ORDER Three persons including this petitioner were seen with two 'parties'. The petitioner was apprehended while two of them fled away from there. The matter was investigated. After some time charge-sheet was submitted. The petitioner faced trial for the offence under Section 414 of I.P.C. and he was convicted by the trial court which has been affirmed by the appellate court also. 2., The grievance of the learned counsel for the petitioner is that the appellate court did not consider the infirmities and points raised Judgment of the appellate court mentions the brief of fact, witnesses examined in the case, the defence, statement recorded under section 313 of Cr.P.C. 3. After perusal of the record. I find substance in the submission of the petitioner advanced by the learned counsel for the petitioner. In concluding portion of paragraph 8 the learned Additional Sessions Judge, 1st, Araria for reaching the conclusion has observed as follows:- "8. After that he has not done any pairvy it means appellant has got no interest in this case and he has nothing to say against the order and judgment of conviction passed by the lower court." 4. Section 374 of Cr.P.C. mentions about appeal against conviction which shall be presented in a form of petition in writing. That can be summarily dismissed under Section 384 of Cr.P.C. In case that is not dismissed summarily then the procedure for hearing under Section 385 of Cr.P.C. and on ward applies. 5. Section 386 of Cr.P.C. casts duty upon the appellate court that after perusing the record and hearing the appellant or his pleader, if he appears, and the Public Prosecutor if he appears, the appellate court may dismiss or deviate from the decision/finding by interfering with the same That means to say that appeal should be decided on its merit. 6. This point was brought before the Hon'ble Supreme Court by filing Cr. Appeal No. 82 of 1985 and decided on 9.7.1986 reported in A.I.R. 1996 SC 2439 laying down the same principle in conformity with what is observed above. Para 14 of the above decision runs as follows:- "14. We have carefully considered the view expressed in the said two decisions of this Court and, we may state that the view taken in Shyam Deo's case ( AIR 1971 SC 1606 ) appears to be sound except for a minor clarification which we consider necessary to mention.

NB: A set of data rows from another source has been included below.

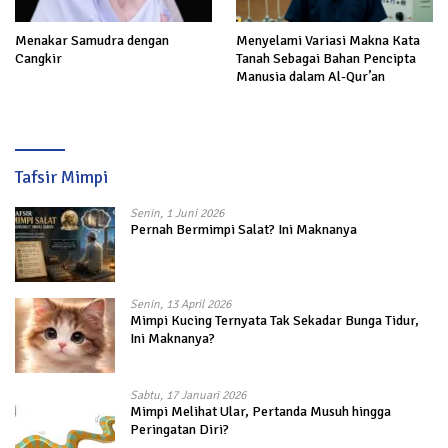
Menakar Samudra dengan
Menyelami Variasi Makna Kata
Cangkir
Tanah Sebagai Bahan Pencipta
Manusia dalam Al-Qur’an
Tafsir Mimpi
Senin, 1 Juni 2026
Pernah Bermimpi Salat? Ini Maknanya
Senin, 13 April 2026
Mimpi Kucing Ternyata Tak Sekadar Bunga Tidur,
Ini Maknanya?
Sabtu, 17 Januari 2026
Mimpi Melihat Ular, Pertanda Musuh hingga
Peringatan Diri?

Para 14 of the above decision runs as follows:- "14. We have carefully considered the view expressed in the said two decisions of this Court and, we may state that the view taken in Shyam Deo's case ( AIR 1971 SC 1606 ) appears to be sound except for a minor clarification which we consider necessary to mention. The plain language of Section 385 makes it clear that if the appellate court does not consider the appeal fit for summary dismissal, it 'must' call for the record and Section 386 mandates that after the record is received, the appellate Court may dispose of the appeal after hearing the accused or his counsel. Therefore, the plain language of Ss. 385-386 does not contemplate dismissal of the appeal for non-prosecution simpliciter. On the contrary, the Code envisages disposal of the appeal on merits after perusal and scrutiny of the record. The law clearly expects the Appellate Court to dispose of the on merits, not merely by perusing the reasoning of the trial Court in the judgment, but by cross-checking the reasoning with the evidence on record with a view to satisfying itself that the reasoning and findings recorded by the trial Court are consistent with the material on record. The law, therefore, does not envisage the dismissal of the appeal for default or non-prosecution but only contemplates disposal on merits after perusal of the record. Therefore, with the respect, we find it difficult to agree with suggestion in Ram Naresh Yadav's case ( AIR 1987 SC 1500 ) that if the appellant or his pleader is not present, the proper course would be to dismiss an appeal for non-prosecution. " 7. After the above discussions this revision petition is allowed. Judgment and order passed by the appellate court affirming the conclusion of the trial court is set aside and the case is sent back to decide the same afresh on merit. The first date which shall be fixed by the appellate court is 15th of March, 2010 on which date the petitioner as well as the Public Prosecutor will remain present for hearing there after to another date as may be decided by the appellate court. 8. In the meantime, let the abovenamed petitioner be enlarged on bail on furnishing bail bond of Rs.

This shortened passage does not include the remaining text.